[EXERCISE OBJECTIVE] In the data that follows, find the line with "Mais le fait marquant le plus réce"; transcribe it, every later line up to the one with "nécessaires à l’accueil des nav", and that line as well, exactly and with no others.

(Dataset entries)
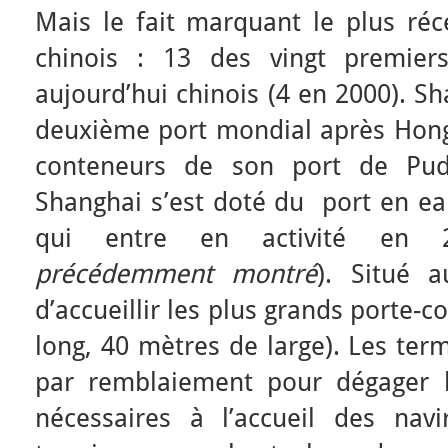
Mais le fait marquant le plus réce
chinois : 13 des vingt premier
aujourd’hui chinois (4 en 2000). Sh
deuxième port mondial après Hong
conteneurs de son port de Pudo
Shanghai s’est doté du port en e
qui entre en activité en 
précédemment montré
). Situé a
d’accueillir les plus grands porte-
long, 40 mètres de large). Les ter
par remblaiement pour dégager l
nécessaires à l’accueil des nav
...
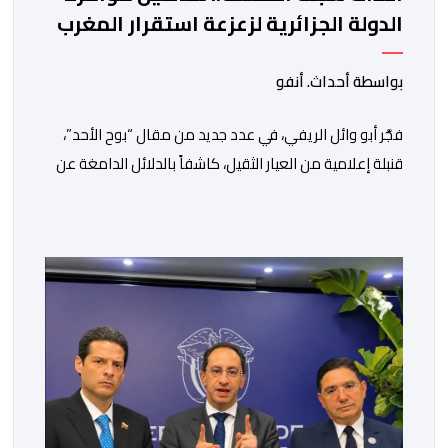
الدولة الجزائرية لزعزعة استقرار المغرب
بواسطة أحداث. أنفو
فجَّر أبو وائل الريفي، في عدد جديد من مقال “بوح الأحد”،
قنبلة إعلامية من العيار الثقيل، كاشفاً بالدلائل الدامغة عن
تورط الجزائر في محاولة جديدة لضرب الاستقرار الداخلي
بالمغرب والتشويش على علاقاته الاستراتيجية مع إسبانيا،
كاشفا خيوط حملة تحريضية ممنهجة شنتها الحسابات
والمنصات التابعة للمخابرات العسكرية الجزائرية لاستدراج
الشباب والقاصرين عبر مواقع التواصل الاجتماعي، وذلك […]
==
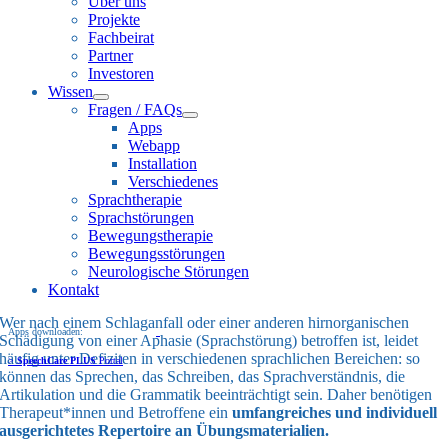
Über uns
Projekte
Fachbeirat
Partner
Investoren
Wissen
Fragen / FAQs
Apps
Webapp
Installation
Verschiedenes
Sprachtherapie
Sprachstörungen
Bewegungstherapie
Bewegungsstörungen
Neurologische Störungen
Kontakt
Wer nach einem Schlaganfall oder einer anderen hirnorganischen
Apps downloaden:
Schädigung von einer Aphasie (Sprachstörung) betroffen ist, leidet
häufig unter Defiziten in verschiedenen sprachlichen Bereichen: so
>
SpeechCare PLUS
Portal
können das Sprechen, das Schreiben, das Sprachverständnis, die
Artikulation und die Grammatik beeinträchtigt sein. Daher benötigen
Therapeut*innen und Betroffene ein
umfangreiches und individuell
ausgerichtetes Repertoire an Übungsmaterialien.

[TASK SOLUTION]
Mais le fait marquant le plus réce
chinois : 13 des vingt premier
aujourd’hui chinois (4 en 2000). Sh
deuxième port mondial après Hong
conteneurs de son port de Pudo
Shanghai s’est doté du port en e
qui entre en activité en 
précédemment montré
). Situé a
d’accueillir les plus grands porte-
long, 40 mètres de large). Les ter
par remblaiement pour dégager l
nécessaires à l’accueil des nav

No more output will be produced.